__Exercise directions__:
Look through the material below and copy every line containing the word "arrivées".

__Data for processing__:
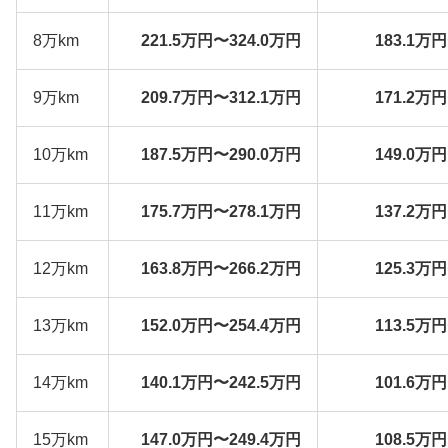
8万km
221.5万円〜324.0万円
183.1万
9万km
209.7万円〜312.1万円
171.2万
10万km
187.5万円〜290.0万円
149.0万
11万km
175.7万円〜278.1万円
137.2万
12万km
163.8万円〜266.2万円
125.3万
13万km
152.0万円〜254.4万円
113.5万
14万km
140.1万円〜242.5万円
101.6万
15万km
147.0万円〜249.4万円
108.5万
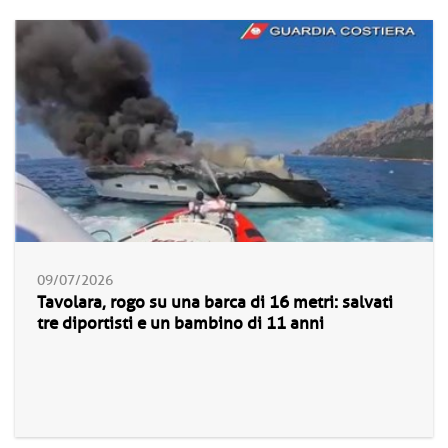
09/07/2026
Tavolara, rogo su una barca di 16 metri: salvati
tre diportisti e un bambino di 11 anni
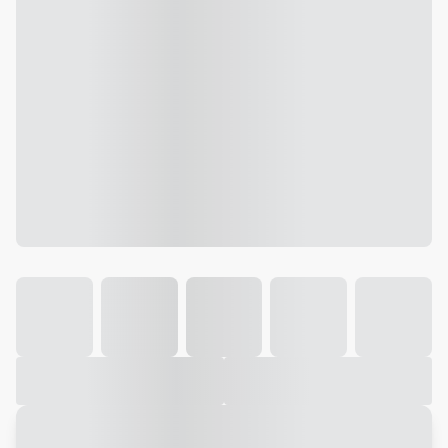
Galeria
Vídeo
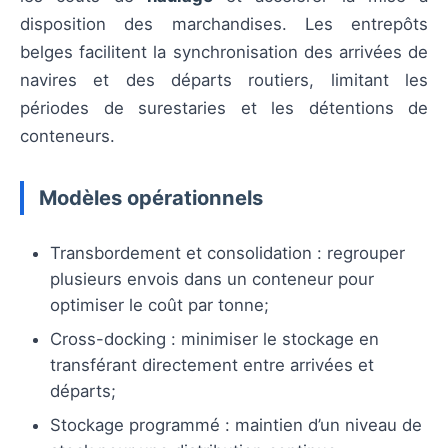
disposition des marchandises. Les entrepôts
belges facilitent la synchronisation des arrivées de
navires et des départs routiers, limitant les
périodes de surestaries et les détentions de
conteneurs.
Modèles opérationnels
Transbordement et consolidation : regrouper
plusieurs envois dans un conteneur pour
optimiser le coût par tonne;
Cross-docking : minimiser le stockage en
transférant directement entre arrivées et
départs;
Stockage programmé : maintien d’un niveau de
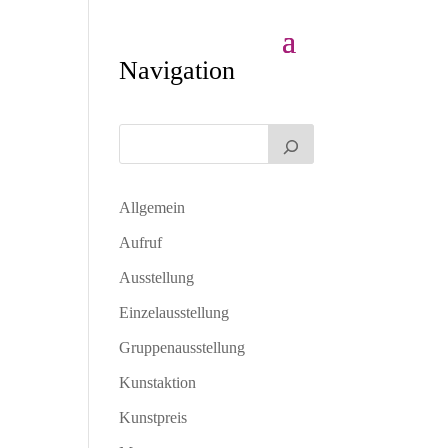
Navigation
Allgemein
Aufruf
Ausstellung
Einzelausstellung
Gruppenausstellung
Kunstaktion
Kunstpreis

__Your response__:
belges facilitent la synchronisation des arrivées de
transférant directement entre arrivées et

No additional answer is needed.